Studies have demonstrated that increased brain iron concentration is associated with Parkinson’s disease. Parkinson’s is the most common degenerative neurological disorder after Alzheimer’s disease. Many studies have shown some imaging techniques can measure the amount of iron deposition in the brain as a biomarker for Parkinson’s prognosis. Research have shown that Quantitative Susceptibility Mapping (a technique based on echo gradient imaging) has more sensitivity than T2-weighted imaging, T2* and R2* mapping. A few studies have been done to evaluate the amount of iron in the nuclei of the basal ganglia of brain (Red Nucleus, Sub stantia Nigra, Caudate, Globus, Putamen, Thalamic) in Parkinson’s disease. Therefore, it seems necessary to investigation of this method and assessment the relationship between stage of disease, age, gender and diagnostic value of this method. Therefore, our goal in this study was to measure the concentration of iron deposition in the basal ganglia by two methods of QSM and measurement iron content and comparing the diagnostic value of these methods in every nucleus, separately.
Number of 30 patients with Parkinson’s disease were examined by a neurologist and were categorized at three different stages. Hoehhn and Yahr tests was used for the staging of patient. Number of 15 healthy individuals were considered as control group. The routine brain sequences and the QSM special sequence were performed by the SIEMENS MAGNETOM TRIO 3T system. The SPIN software was used to processing and analyzing the images. The images were processed using three filters: BET, SHARP, Inverse Filter, and a high pass filter. Then using QSM images were overlaid on the MP-RAGE sequence images. Finally, the susceptibility of each nucleus was measured separately with the available tool. To analyzing, we used SPSS version 18 and regression, correlation coefficient and ROC curve.
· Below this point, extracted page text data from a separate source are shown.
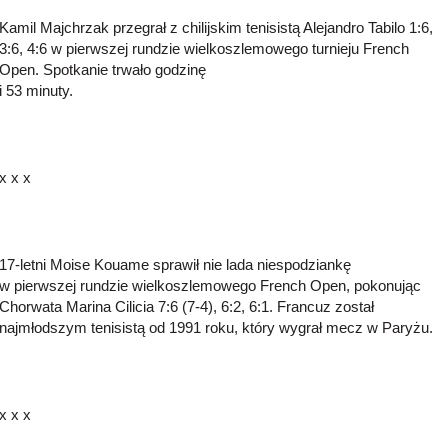
Kamil Majchrzak przegrał z chilijskim tenisistą Alejandro Tabilo 1:6,
3:6, 4:6 w pierwszej rundzie wielkoszlemowego turnieju French
Open. Spotkanie trwało godzinę
i 53 minuty.
x x x
17-letni Moise Kouame sprawił nie lada niespodziankę
w pierwszej rundzie wielkoszlemowego French Open, pokonując
Chorwata Marina Cilicia 7:6 (7-4), 6:2, 6:1. Francuz został
najmłodszym tenisistą od 1991 roku, który wygrał mecz w Paryżu.
x x x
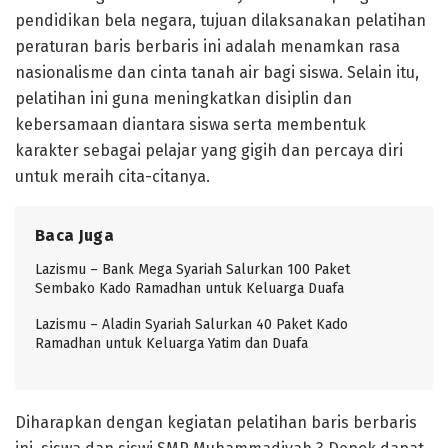
pendidikan bela negara, tujuan dilaksanakan pelatihan
peraturan baris berbaris ini adalah menamkan rasa
nasionalisme dan cinta tanah air bagi siswa. Selain itu,
pelatihan ini guna meningkatkan disiplin dan
kebersamaan diantara siswa serta membentuk
karakter sebagai pelajar yang gigih dan percaya diri
untuk meraih cita-citanya.
Baca Juga
Lazismu – Bank Mega Syariah Salurkan 100 Paket
Sembako Kado Ramadhan untuk Keluarga Duafa
Lazismu – Aladin Syariah Salurkan 40 Paket Kado
Ramadhan untuk Keluarga Yatim dan Duafa
Diharapkan dengan kegiatan pelatihan baris berbaris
The sixteen percent of subjects were male and 40% were female. The mean age of patient and control group was 66.2 and 63.7 years, respectively. There were 8, 11 and 11 patients in stage 1, 2 and 3, respectively. There was a significant difference between control and patient groups in magnetic susceptibility mapping (QSM) of sub stantia, red nucleus, and globus pallidus nuclei. The highest iron deposition was found in red cores, globus pallidus and substantia nigra, but there was no significant difference between the control group and the patient. The association between age with QSM was significant in the nucleus of globus pallidus (r = 0.305, P = 0.042). The relationship between the stage of the disease with QSM was significant in globus pallidus, red and substantia nigra nuclei. The correlation between age and iron content just in the globus pallidus nucleus was statistically significant. The relationship between the stage of the disease and the iron deposition in the nucleus of globus pallidus and substantia nigra was significant. Iron deposition with QSM has correlation in substantia nigra, red nucleus, putamen, globus pallidus, thalami and Caudate nuclei. We also obtained the Sensitivity, Specificity, and accuracy for both QSM and iron content for all six nuclei, separately.
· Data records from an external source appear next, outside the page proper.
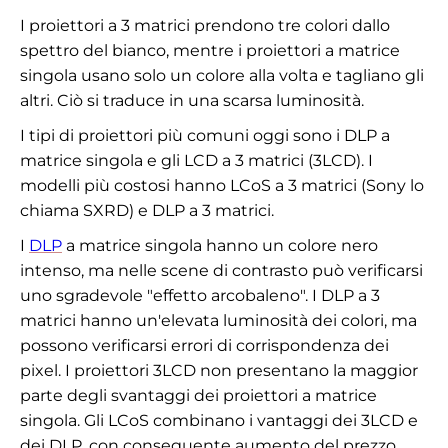
I proiettori a 3 matrici prendono tre colori dallo
spettro del bianco, mentre i proiettori a matrice
singola usano solo un colore alla volta e tagliano gli
altri. Ciò si traduce in una scarsa luminosità.
I tipi di proiettori più comuni oggi sono i DLP a
matrice singola e gli LCD a 3 matrici (3LCD). I
modelli più costosi hanno LCoS a 3 matrici (Sony lo
chiama SXRD) e DLP a 3 matrici.
I
DLP
a matrice singola hanno un colore nero
intenso, ma nelle scene di contrasto può verificarsi
uno sgradevole "effetto arcobaleno". I DLP a 3
matrici hanno un'elevata luminosità dei colori, ma
possono verificarsi errori di corrispondenza dei
pixel. I proiettori 3LCD non presentano la maggior
parte degli svantaggi dei proiettori a matrice
singola. Gli LCoS combinano i vantaggi dei 3LCD e
dei DLP, con conseguente aumento del prezzo.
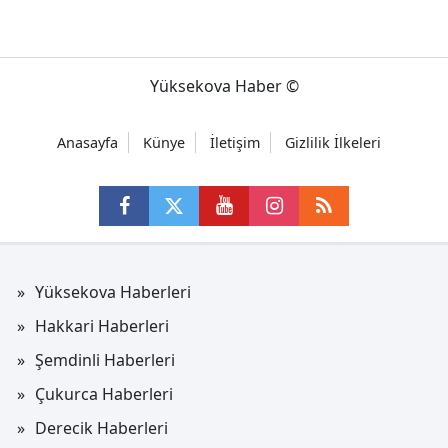
Yüksekova Haber ©
Anasayfa
Künye
İletişim
Gizlilik İlkeleri
Yüksekova Haberleri
Hakkari Haberleri
Şemdinli Haberleri
Çukurca Haberleri
Derecik Haberleri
The QSM is a good choice for the detection of pathologic changes in patients with PD. QSM can identify the patient signature of PD, and its discrimination between patients with PD and controls is highly accurate, Specially in substantia nigra, red nucleus globus pallidus. Also, QSM can be used to staging the PD. Our findings suggest that QSM may be valuable for the diagnosis and assessment of PD.